Ist ein zusammenhängendes Straßenbahnsystem im Ruhrgebiet überhaupt sinnvoll?

Städteübergreifende Straßenbahnlinien gibt es ja bereits. Aber auch hier ist vieles gewachsene Struktur, somit nach heutigen Maßstäben nicht unbedingt logisch. Die Bogestra verbindet Bochum mit Witten und Gelsenkirchen. Nach Gelsenkirchen fährt aber auch die Evag aus Essen, die ebenfalls Mülheim ansteuert, nicht jedoch Oberhausen.

Der geplante Weiterbau der Evag-Linie 105 nach Oberhausen geriet jüngst durch einen Bürgerentscheid aufs Abstellgleis. Die Strecke der U 79 verbindet Duisburg mit Düsseldorf bereits seit über 100 Jahren, die Bahn zuckelt dabei an 49 Haltestellen vorbei. Die Dortmunder Stadtbahn bringt Fahrgäste bis Lünen, aber nicht zum städtischen Flughafen. Die vier großen Reviermetropolen Dortmund, Bochum, Essen und Duisburg verbinden keine Stadt- und Straßenbahnlinien. „Warum auch, wo es doch eine S-Bahn gibt?“, hält Bernd Winkelmann, Sprecher der Dortmunder Stadtwerke, Kritikern entgegen.

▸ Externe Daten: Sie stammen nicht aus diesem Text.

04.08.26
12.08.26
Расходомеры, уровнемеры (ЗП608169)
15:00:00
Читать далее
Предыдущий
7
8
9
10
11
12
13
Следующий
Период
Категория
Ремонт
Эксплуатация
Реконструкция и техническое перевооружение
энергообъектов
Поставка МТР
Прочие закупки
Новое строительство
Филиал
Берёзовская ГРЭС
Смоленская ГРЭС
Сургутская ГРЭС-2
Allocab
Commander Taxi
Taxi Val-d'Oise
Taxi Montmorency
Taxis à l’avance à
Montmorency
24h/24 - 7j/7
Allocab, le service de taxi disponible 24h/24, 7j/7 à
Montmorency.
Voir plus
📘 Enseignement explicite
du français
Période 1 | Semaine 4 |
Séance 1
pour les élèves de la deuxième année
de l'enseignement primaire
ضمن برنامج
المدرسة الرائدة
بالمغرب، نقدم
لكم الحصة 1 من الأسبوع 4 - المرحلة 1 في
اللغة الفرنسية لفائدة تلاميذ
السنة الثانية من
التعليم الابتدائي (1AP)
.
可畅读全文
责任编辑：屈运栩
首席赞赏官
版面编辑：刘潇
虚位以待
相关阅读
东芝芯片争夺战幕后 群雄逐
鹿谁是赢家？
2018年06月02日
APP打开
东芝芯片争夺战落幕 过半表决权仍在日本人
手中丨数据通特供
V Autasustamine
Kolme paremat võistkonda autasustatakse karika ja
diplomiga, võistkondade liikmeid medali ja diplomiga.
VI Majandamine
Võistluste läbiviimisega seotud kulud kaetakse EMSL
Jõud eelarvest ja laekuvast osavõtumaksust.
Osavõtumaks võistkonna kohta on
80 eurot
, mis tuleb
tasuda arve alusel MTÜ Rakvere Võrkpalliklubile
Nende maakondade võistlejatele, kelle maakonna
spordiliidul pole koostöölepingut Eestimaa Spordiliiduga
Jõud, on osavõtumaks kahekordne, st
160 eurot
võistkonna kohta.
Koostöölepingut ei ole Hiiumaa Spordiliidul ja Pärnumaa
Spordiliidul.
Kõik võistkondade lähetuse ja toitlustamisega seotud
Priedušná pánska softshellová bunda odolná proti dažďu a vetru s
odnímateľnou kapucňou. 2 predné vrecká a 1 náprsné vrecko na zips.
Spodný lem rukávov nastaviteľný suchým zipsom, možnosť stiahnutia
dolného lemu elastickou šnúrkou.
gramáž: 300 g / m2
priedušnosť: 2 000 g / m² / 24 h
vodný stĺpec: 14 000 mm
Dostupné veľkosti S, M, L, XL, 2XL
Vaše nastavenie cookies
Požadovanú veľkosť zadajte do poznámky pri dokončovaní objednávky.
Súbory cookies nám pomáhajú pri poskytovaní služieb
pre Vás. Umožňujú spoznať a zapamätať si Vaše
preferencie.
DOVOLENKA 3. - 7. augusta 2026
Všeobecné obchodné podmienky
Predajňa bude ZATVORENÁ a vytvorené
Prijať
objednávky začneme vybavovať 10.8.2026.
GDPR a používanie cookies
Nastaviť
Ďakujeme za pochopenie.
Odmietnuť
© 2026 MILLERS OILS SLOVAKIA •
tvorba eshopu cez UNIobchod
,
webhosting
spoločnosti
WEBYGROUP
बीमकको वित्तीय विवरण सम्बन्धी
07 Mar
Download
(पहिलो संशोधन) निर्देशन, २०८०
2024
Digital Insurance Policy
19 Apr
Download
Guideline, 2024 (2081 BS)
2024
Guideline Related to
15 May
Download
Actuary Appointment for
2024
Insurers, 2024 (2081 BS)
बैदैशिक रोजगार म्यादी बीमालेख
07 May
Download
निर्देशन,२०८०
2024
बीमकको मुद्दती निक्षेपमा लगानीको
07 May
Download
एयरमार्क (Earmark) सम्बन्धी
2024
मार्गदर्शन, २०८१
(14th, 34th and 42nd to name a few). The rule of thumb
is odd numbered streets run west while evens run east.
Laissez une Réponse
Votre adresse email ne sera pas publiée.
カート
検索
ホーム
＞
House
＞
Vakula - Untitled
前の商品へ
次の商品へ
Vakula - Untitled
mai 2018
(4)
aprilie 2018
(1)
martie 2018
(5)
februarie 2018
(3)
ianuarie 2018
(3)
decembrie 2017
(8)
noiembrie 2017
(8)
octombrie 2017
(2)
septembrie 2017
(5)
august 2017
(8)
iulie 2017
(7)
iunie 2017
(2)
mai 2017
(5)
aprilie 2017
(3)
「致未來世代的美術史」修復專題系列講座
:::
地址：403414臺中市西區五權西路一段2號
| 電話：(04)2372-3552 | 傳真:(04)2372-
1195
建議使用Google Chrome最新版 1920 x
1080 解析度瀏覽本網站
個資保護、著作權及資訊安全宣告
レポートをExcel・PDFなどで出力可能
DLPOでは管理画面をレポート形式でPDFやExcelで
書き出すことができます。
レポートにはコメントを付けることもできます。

Sind Fusionen im Nahverkehr heute denn denkbar?

Ja. Dafür gibt es sogar ein aktuelles Beispiel. Die Verkehrsgesellschaft Ennepe-Ruhr (VER) führt derzeit mit der Bogestra Kooperationsgespräche. Selbst die Übernahme der finanziell an ihre Grenzen stoßenden VER durch den deutlich größeren Nachbarn ist nicht ausgeschlossen. Nach einer Fusion würde das Bogestra-Gebiet von Gelsenkirchen bis an die Grenze zum Sauerland reichen.

Wie sieht die Finanzausstattung der ÖPNV-Betriebe derzeit aus?

Denkbar schlecht. Die Energiewende bremst das bislang bewährte System der Quersubventionierung durch die kommunalen Versorger aus. Gleichzeitig steckt der Nahverkehr in einem gigantischen Investitionsstau. Allein die Essener Evag muss über 400 Millionen Euro in die Sanierung ihres Schienenverkehrs stecken. Bei der Bogestra sind es 230 Millionen. Hinzu kommen Investitionen in den gesetzlich geforderten barrierefreien Ausbau der Haltestellen.